Dataset records:
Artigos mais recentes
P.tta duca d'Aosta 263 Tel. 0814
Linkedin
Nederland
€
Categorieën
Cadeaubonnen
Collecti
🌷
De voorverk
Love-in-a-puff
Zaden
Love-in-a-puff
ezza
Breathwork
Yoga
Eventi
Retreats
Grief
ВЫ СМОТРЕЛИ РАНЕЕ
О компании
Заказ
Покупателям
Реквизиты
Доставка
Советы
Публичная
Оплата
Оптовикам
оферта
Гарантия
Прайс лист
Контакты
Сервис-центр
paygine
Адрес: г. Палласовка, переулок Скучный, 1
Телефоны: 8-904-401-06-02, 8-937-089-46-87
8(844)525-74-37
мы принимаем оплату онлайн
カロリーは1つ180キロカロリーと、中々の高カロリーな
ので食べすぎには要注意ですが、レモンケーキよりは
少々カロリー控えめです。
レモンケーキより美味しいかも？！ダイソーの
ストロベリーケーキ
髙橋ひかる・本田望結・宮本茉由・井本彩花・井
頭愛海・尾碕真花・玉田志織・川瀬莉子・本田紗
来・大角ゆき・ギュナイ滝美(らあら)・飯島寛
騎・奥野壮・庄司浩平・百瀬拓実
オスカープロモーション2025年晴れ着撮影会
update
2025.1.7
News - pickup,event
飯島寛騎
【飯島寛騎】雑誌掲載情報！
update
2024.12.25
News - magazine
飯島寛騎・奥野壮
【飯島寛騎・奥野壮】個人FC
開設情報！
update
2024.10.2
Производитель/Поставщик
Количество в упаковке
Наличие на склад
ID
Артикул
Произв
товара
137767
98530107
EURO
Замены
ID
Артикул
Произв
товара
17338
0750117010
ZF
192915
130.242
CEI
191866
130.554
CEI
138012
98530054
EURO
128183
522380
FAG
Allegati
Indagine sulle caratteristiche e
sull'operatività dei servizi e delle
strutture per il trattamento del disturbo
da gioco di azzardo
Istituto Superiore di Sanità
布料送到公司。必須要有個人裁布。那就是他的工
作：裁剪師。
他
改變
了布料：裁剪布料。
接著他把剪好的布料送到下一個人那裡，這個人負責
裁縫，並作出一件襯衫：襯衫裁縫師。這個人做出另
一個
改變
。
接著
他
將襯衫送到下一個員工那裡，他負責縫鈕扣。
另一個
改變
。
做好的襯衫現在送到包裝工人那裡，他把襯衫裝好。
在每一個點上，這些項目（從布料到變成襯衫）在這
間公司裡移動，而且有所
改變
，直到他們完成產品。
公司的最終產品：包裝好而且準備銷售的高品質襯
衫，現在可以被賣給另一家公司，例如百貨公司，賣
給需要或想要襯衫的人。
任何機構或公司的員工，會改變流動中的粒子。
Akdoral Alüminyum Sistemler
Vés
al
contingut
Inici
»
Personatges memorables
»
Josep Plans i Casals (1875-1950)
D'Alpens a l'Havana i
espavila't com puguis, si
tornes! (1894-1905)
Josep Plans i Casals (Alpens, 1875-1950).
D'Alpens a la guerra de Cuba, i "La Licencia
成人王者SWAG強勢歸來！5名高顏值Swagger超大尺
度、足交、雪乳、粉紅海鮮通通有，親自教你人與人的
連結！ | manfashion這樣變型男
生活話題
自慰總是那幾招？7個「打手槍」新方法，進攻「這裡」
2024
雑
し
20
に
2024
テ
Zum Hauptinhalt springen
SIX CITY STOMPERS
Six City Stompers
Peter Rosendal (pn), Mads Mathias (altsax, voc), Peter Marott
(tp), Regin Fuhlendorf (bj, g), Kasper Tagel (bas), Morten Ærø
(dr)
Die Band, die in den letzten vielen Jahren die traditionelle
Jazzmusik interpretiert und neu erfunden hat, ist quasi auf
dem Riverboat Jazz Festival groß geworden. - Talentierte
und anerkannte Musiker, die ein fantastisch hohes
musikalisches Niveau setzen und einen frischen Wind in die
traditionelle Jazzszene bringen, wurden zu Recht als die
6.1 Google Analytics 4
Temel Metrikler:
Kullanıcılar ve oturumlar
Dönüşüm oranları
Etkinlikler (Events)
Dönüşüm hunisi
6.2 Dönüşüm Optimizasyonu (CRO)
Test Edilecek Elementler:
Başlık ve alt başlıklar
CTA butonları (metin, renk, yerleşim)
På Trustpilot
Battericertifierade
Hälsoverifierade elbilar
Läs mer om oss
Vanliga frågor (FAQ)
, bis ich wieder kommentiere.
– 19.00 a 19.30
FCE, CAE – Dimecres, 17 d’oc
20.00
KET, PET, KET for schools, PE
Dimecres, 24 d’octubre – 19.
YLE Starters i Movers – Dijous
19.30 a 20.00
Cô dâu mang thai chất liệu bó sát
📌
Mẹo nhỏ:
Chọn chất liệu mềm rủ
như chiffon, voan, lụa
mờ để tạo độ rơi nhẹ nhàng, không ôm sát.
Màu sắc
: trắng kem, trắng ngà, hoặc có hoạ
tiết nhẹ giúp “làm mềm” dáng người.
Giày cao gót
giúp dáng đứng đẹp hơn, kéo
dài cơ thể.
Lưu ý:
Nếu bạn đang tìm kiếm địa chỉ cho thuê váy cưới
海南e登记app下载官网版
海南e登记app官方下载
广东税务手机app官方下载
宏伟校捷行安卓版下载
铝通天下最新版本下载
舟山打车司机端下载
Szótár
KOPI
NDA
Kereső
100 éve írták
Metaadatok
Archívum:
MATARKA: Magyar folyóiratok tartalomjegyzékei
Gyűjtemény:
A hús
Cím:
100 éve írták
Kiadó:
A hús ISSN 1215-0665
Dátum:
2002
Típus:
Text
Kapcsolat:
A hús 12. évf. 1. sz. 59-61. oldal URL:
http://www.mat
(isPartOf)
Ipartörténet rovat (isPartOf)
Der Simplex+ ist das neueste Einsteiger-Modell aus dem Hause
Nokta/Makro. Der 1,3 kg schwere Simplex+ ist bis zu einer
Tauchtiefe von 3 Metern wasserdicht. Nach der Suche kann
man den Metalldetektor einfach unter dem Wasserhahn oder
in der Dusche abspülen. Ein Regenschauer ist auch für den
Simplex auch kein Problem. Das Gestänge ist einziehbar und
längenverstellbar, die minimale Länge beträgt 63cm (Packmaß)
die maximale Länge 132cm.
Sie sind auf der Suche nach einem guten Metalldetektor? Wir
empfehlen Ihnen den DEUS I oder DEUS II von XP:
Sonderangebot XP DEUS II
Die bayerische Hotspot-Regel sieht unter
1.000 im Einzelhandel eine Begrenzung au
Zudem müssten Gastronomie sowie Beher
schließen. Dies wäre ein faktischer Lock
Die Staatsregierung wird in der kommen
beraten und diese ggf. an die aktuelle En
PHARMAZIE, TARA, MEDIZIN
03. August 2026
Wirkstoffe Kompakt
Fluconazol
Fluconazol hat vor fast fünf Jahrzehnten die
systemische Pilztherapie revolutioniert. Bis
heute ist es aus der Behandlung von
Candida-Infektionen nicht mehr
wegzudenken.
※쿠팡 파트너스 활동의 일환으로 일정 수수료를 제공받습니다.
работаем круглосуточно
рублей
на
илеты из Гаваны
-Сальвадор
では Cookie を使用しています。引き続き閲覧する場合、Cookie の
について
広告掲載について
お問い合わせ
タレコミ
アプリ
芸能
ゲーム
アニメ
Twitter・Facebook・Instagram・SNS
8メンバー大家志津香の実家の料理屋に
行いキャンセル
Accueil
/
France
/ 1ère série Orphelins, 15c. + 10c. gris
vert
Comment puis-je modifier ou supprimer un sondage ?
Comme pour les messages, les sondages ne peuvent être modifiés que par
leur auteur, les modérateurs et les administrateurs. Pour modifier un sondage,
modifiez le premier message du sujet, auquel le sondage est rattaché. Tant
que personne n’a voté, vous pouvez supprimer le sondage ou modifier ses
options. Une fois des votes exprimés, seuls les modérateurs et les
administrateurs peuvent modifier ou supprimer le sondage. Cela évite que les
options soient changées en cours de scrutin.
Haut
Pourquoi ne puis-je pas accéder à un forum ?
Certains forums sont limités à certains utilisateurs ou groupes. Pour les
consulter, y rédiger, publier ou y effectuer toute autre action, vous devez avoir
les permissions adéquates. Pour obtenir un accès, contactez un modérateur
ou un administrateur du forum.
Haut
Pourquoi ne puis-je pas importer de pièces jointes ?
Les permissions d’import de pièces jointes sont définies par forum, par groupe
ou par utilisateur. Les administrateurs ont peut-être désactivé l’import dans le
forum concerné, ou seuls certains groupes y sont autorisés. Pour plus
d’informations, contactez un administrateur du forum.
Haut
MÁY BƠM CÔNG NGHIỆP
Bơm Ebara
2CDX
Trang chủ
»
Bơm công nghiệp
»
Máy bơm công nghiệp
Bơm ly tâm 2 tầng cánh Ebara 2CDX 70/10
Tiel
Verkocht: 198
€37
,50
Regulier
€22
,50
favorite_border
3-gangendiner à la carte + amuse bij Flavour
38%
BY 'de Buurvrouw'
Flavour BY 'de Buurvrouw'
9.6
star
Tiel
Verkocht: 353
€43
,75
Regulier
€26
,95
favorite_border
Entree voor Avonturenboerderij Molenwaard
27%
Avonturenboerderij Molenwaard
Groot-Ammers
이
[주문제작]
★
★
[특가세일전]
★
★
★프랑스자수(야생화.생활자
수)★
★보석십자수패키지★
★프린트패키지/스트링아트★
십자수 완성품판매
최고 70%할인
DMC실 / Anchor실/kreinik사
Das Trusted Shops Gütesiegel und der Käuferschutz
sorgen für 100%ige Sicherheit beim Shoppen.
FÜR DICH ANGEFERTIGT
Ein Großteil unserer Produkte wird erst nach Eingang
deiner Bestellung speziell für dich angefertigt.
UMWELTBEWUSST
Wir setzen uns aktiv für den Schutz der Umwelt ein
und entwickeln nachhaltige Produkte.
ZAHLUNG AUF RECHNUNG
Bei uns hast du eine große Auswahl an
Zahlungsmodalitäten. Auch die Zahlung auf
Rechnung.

Exercise: Only lines with the word "certains" are wanted; pull each of them from the records.

Task result:
Certains forums sont limités à certains utilisateurs ou groupes. Pour les
forum concerné, ou seuls certains groupes y sont autorisés. Pour plus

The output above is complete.